- _PROBLEM STATEMENT_:
Could you set down exactly the lines of the data below, starting at the one that holds "Är tidsbokningssystem för" and ending at the one that holds "Hur mycket kostar ett", both included, and only those?

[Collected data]
====

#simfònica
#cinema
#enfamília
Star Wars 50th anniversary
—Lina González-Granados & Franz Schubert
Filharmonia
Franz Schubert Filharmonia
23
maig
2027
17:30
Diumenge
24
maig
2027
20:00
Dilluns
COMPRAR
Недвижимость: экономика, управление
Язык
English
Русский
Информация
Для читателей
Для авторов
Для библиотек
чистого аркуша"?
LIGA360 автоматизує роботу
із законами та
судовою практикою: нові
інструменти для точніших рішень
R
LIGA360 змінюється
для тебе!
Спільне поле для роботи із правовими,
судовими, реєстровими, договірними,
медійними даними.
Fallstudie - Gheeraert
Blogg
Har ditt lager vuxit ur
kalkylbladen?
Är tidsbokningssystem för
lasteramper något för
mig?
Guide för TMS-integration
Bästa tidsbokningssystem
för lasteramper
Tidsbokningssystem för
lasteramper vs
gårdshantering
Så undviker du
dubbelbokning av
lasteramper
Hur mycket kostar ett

====

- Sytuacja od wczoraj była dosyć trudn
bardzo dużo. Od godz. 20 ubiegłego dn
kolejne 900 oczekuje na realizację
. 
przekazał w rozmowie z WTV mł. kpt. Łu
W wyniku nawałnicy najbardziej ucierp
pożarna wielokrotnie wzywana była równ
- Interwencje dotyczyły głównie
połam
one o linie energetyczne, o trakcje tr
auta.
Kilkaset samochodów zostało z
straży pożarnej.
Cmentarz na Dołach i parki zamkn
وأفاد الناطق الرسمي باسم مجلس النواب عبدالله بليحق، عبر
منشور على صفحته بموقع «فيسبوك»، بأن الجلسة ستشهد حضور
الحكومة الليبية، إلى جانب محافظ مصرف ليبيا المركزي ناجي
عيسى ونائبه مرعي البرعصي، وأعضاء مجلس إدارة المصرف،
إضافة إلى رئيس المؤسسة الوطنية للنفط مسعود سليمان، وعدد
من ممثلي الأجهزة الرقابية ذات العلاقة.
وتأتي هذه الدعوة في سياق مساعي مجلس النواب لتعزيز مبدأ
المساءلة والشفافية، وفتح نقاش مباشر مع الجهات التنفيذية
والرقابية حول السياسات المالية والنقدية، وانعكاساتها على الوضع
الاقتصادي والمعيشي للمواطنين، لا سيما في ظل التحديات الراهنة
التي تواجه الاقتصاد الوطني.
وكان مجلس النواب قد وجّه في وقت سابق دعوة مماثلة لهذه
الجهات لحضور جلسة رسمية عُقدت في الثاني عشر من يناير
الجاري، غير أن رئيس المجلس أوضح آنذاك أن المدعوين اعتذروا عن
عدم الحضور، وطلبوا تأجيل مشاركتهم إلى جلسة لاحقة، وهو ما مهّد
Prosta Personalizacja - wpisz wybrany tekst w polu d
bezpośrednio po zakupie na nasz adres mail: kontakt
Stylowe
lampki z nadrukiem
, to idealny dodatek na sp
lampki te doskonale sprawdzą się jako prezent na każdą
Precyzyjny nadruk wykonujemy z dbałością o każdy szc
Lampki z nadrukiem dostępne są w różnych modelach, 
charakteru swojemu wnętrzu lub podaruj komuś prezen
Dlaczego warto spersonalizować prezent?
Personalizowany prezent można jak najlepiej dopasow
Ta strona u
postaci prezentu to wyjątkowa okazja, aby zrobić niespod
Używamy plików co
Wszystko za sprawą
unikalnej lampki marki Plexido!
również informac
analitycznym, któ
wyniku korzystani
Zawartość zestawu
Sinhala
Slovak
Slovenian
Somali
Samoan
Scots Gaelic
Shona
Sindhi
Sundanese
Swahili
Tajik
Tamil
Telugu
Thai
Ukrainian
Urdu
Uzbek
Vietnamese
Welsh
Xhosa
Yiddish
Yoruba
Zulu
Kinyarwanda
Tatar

====

- _FINISHED EXERCISE_:
Är tidsbokningssystem för
lasteramper något för
mig?
Guide för TMS-integration
Bästa tidsbokningssystem
för lasteramper
Tidsbokningssystem för
lasteramper vs
gårdshantering
Så undviker du
dubbelbokning av
lasteramper
Hur mycket kostar ett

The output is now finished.